[SOURCE DATA Boundary: Start]

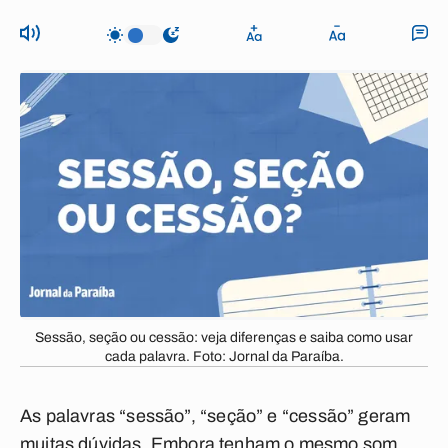
Sessão, seção ou cessão: veja diferenças e saiba como usar
cada palavra. Foto: Jornal da Paraíba.
As palavras “
sessão
”, “
seção
” e “
cessão
” geram
muitas dúvidas. Embora tenham o mesmo som,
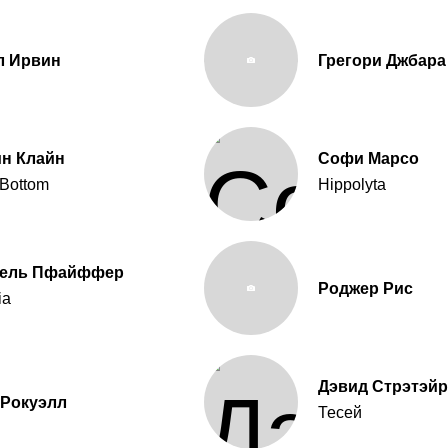
л Ирвин
Грегори Джбара
ин Клайн
Софи Марсо
 Bottom
Hippolyta
ель Пфайффер
Роджер Рис
ia
Дэвид Стрэтэй
 Рокуэлл
Тесей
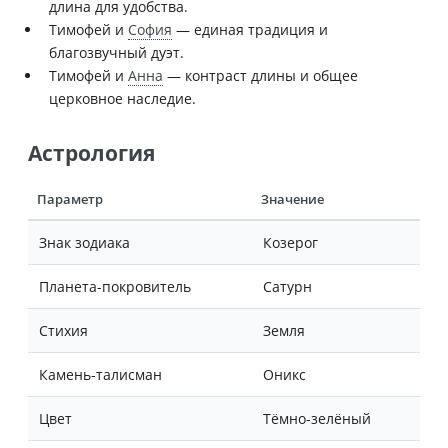
длина для удобства.
Тимофей и
София
— единая традиция и
благозвучный дуэт.
Тимофей и
Анна
— контраст длины и общее
церковное наследие.
Астрология
Параметр
Значение
Знак зодиака
Козерог
Планета-покровитель
Сатурн
Стихия
Земля
Камень-талисман
Оникс
Цвет
Тёмно-зелёный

[SOURCE DATA Boundary: End]

WHAT TO PRODUCE:
Restate the data word for word and exclude every picture.

REPLY:
Sessão, seção ou cessão: veja diferenças e saiba como usar
cada palavra. Foto: Jornal da Paraíba.
As palavras “
sessão
”, “
seção
” e “
cessão
” geram
muitas dúvidas. Embora tenham o mesmo som,
л Ирвин
Грегори Джбара
ин Клайн
Софи Марсо
 Bottom
Hippolyta
ель Пфайффер
Роджер Рис
ia
Дэвид Стрэтэй
 Рокуэлл
Тесей
длина для удобства.
Тимофей и
София
— единая традиция и
благозвучный дуэт.
Тимофей и
Анна
— контраст длины и общее
церковное наследие.
Астрология
Параметр
Значение
Знак зодиака
Козерог
Планета-покровитель
Сатурн
Стихия
Земля
Камень-талисман
Оникс
Цвет
Тёмно-зелёный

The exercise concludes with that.